Stephen interrupted my thoughts. ‘Do you think you can remember the way after all this time?
‘Yes. But the path will be overgrown. I think it was by that tree.’ I pointed to a lone pine, now much taller and thinner than I remembered, but the same shape, and now bent like an old man braced against the wind. It marked the beginning of the path up the mountain.
We walked, with difficulty up what used to be a stone track. The cobbles were covered with red and yellow lichen, and the moss, which shrouded everything if it was not managed, made the going slippery. It did not look how I remembered.
We reached the top of the plateau, and in front of us was the loch. The countryside had been almost monotonous here, but over the years it had grown bumps and creases that made it look like a blanket that needed pulling flat. The fresh water loch was long with kinks in it, like a crooked finger beckoning us, and there was a small island towards its most distant edge with a straggly pine, which my father used to say was one of the last remnants of the ancient Caledonian forest. The water was black, like an oil slick, from the peat. It tasted sweet and stained my mother’s kettle and the cooking pots brown.
‘Are we close?’ he asked.
‘Yes. Near that waterfall. Be careful. There used to be bogs.’

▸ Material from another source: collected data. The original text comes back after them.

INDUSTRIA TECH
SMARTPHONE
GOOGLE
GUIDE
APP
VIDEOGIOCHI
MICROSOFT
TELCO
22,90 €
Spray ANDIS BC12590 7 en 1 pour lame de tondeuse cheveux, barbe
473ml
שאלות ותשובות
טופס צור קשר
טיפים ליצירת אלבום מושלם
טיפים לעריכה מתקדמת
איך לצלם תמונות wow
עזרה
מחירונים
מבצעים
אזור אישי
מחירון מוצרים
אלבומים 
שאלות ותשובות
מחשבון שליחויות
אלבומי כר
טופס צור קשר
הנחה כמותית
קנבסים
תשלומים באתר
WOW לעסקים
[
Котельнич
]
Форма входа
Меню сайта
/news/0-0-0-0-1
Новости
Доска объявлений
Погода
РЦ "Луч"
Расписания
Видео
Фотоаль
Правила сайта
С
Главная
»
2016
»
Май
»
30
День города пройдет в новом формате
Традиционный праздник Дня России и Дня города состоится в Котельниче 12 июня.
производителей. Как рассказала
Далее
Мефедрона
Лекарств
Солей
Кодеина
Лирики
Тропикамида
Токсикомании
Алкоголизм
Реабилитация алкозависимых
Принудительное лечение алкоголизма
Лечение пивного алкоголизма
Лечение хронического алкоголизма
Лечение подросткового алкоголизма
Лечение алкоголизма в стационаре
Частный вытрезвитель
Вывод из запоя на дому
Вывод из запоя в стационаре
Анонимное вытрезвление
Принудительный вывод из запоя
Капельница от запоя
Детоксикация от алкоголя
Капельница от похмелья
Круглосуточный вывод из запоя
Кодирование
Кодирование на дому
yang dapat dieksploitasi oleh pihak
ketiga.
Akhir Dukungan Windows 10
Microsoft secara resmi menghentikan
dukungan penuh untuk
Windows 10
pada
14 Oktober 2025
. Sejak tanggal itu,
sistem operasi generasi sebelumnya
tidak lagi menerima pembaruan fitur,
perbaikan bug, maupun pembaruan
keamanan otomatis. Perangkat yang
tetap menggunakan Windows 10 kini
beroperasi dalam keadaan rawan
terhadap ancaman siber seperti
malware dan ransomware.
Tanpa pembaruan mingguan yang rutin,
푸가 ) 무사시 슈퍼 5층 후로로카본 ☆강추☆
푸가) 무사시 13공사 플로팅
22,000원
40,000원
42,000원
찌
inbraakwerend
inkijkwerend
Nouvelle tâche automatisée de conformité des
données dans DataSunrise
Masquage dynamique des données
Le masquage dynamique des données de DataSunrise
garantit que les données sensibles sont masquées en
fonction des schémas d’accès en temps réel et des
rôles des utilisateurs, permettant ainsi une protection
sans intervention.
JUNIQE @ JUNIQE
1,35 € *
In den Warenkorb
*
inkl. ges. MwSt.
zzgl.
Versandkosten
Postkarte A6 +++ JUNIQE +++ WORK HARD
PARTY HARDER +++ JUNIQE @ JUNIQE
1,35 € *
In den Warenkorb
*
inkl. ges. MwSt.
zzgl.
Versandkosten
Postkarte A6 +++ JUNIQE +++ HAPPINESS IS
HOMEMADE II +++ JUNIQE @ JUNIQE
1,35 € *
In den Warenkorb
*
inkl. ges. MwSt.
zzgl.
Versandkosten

We picked our way along the loch edge towards the rock face where the waterfall splashed, making a strange mist as it hit the water. He took my hand, which made it difficult to walk, but I squeezed his tightly, feeling the tension growing in both of us, my eyes fixed to the ground.
A watery sun appeared and shone coldly on our faces. The sky was benign today, a perfect wash of cerulean hue with streaks of wispy grey cloud that flowed down from the mountain summit like liquid.

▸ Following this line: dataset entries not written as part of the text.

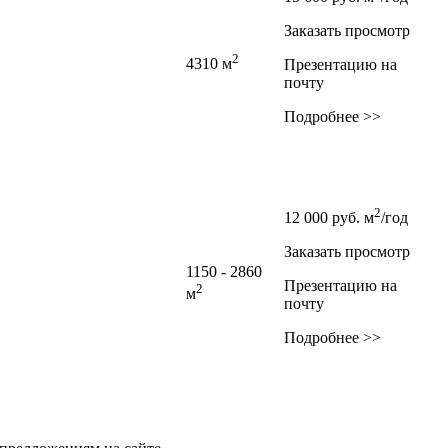
Заказать просмотр
2
4310 м
Презентацию на
почту
Подробнее >>
2
12 000
руб.
м
/год
Заказать просмотр
1150 - 2860
Презентацию на
2
м
почту
Подробнее >>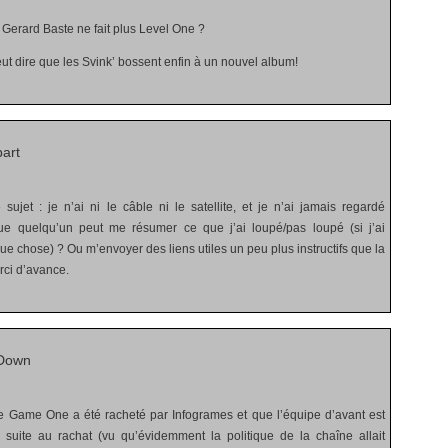
 Gerard Baste ne fait plus Level One ?
ut dire que les Svink’ bossent enfin à un nouvel album!
art
 sujet : je n’ai ni le câble ni le satellite, et je n’ai jamais regardé
e quelqu’un peut me résumer ce que j’ai loupé/pas loupé (si j’ai
e chose) ? Ou m’envoyer des liens utiles un peu plus instructifs que la
ci d’avance.
 Down
 Game One a été racheté par Infogrames et que l’équipe d’avant est
 suite au rachat (vu qu’évidemment la politique de la chaîne allait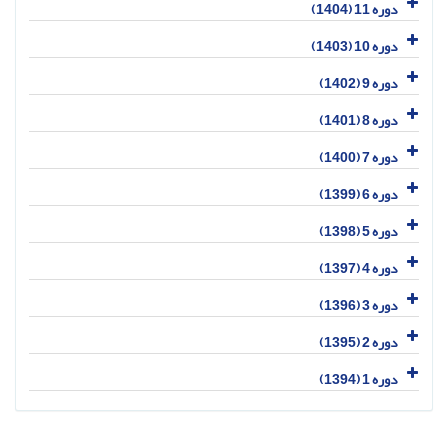
دوره 11 (1404)
دوره 10 (1403)
دوره 9 (1402)
دوره 8 (1401)
دوره 7 (1400)
دوره 6 (1399)
دوره 5 (1398)
دوره 4 (1397)
دوره 3 (1396)
دوره 2 (1395)
دوره 1 (1394)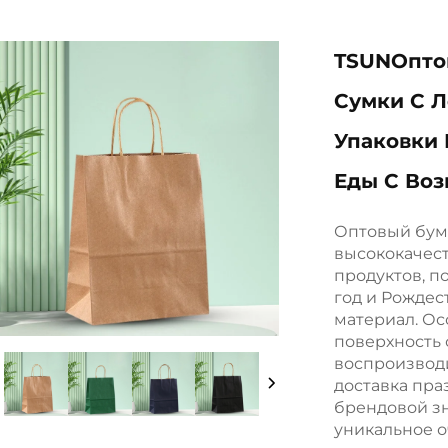
TSUNОпто
Сумки С Л
Упаковки
Еды С Во
Оптовый бум
высококачес
продуктов, п
год и Рождес
материал. Ос
поверхность 
воспроизводи
доставка пр
брендовой зн
уникальное о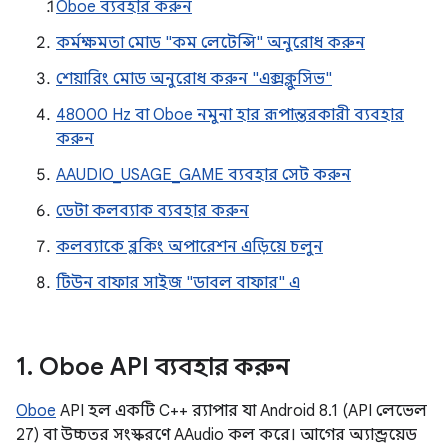
Oboe ব্যবহার করুন
কর্মক্ষমতা মোড "কম লেটেন্সি" অনুরোধ করুন
শেয়ারিং মোড অনুরোধ করুন "এক্সক্লুসিভ"
48000 Hz বা Oboe নমুনা হার রূপান্তরকারী ব্যবহার
করুন
AAUDIO_USAGE_GAME ব্যবহার সেট করুন
ডেটা কলব্যাক ব্যবহার করুন
কলব্যাকে ব্লকিং অপারেশন এড়িয়ে চলুন
টিউন বাফার সাইজ "ডাবল বাফার" এ
1
.
Oboe API ব্যবহার করুন
Oboe
API হল একটি C++ র‍্যাপার যা Android 8.1 (API লেভেল
27) বা উচ্চতর সংস্করণে AAudio কল করে। আগের অ্যান্ড্রয়েড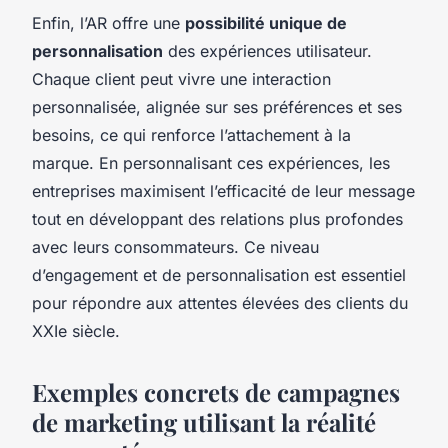
Enfin, l’AR offre une
possibilité unique de
personnalisation
des expériences utilisateur.
Chaque client peut vivre une interaction
personnalisée, alignée sur ses préférences et ses
besoins, ce qui renforce l’attachement à la
marque. En personnalisant ces expériences, les
entreprises maximisent l’efficacité de leur message
tout en développant des relations plus profondes
avec leurs consommateurs. Ce niveau
d’engagement et de personnalisation est essentiel
pour répondre aux attentes élevées des clients du
XXIe siècle.
Exemples concrets de campagnes
de marketing utilisant la réalité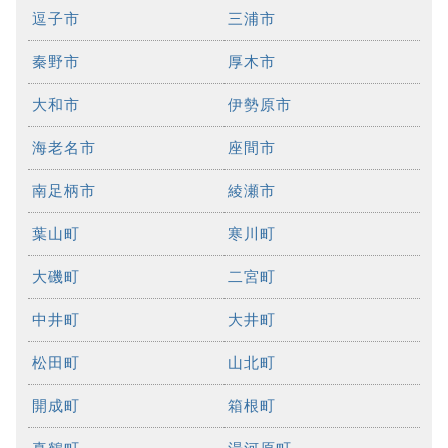
逗子市
三浦市
秦野市
厚木市
大和市
伊勢原市
海老名市
座間市
南足柄市
綾瀬市
葉山町
寒川町
大磯町
二宮町
中井町
大井町
松田町
山北町
開成町
箱根町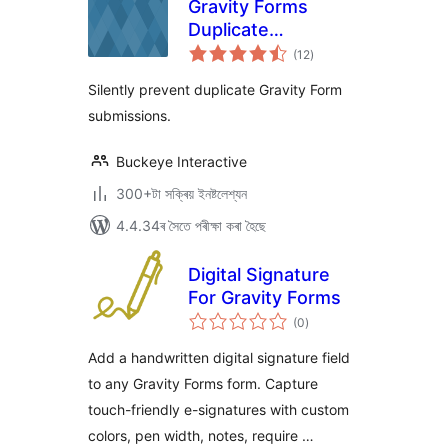
Gravity Forms
Duplicate
টা
Prevention
(12
)
মুঠ
ৰে’টিং
Silently prevent duplicate Gravity Form
submissions.
Buckeye Interactive
300+টা সক্ৰিয় ইনষ্টলেশ্যন
4.4.34ৰ সৈতে পৰীক্ষা কৰা হৈছে
Digital Signature
For Gravity Forms
টা
(0
)
মুঠ
ৰে’টিং
Add a handwritten digital signature field
to any Gravity Forms form. Capture
touch-friendly e-signatures with custom
colors, pen width, notes, require …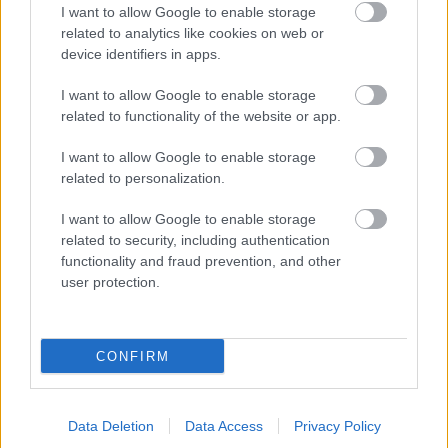
I want to allow Google to enable storage
related to analytics like cookies on web or
device identifiers in apps.
I want to allow Google to enable storage
ONE MORE LIKE: A MAGYAR SPORTDRÁMA, AMI
related to functionality of the website or app.
MEGHÓDÍTOTTA LAS VEGAST IS
I want to allow Google to enable storage
related to personalization.
I want to allow Google to enable storage
related to security, including authentication
functionality and fraud prevention, and other
user protection.
NÉGY TITOKZATOS FŐHŐS EGY LAKÁSBAN -
ISMERD MEG KÖZELEBBRŐL AZ EGYKUTYA
FŐSZEREPLŐIT
CONFIRM
A bejegyzés trackback címe:
Data Deletion
Data Access
Privacy Policy
https://kulturpart.hu/api/trackback/id/7935250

We were nearly there. I tried to imagine that we had come here for another purpose, but I knew the truth – there was no other reason for me to bring him here, and he had been so insistent.

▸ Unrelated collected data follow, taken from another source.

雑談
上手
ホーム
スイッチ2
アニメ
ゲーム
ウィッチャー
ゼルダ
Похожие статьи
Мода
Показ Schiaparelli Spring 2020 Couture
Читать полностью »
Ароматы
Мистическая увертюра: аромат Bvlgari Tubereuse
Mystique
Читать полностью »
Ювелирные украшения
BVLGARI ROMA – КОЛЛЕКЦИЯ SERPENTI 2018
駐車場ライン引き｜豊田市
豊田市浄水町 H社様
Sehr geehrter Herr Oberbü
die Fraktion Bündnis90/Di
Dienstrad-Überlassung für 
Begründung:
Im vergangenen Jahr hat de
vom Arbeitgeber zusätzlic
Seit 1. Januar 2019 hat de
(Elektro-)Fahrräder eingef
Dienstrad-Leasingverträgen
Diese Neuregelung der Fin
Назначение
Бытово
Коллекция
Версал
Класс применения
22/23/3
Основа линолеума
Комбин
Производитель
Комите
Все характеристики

The croft was almost invisible; it was sinking back into the earth. The slates were long gone, and the rafters fallen inwards into the house where I had been born all those years ago. The glass that had once glazed the windows lay in muddy shards in what had once been the garden, and the door was strangely ajar, hanging at an odd angle on a single rusty hinge.
‘I don’t want to go in.’
‘I’ll go,’ said Stephen. ‘There is nothing there,’ he shouted from inside, his voice sounding strangely flat. ‘Just debris, brambles. Sheep have been using it for shelter.’
‘But this is not the place,’ I said. ‘ It’s here, behind the croft.’ I took his hand again, and led him to the ditch, the old place of the peat cutting. ‘This is the place. This is where I found the body.’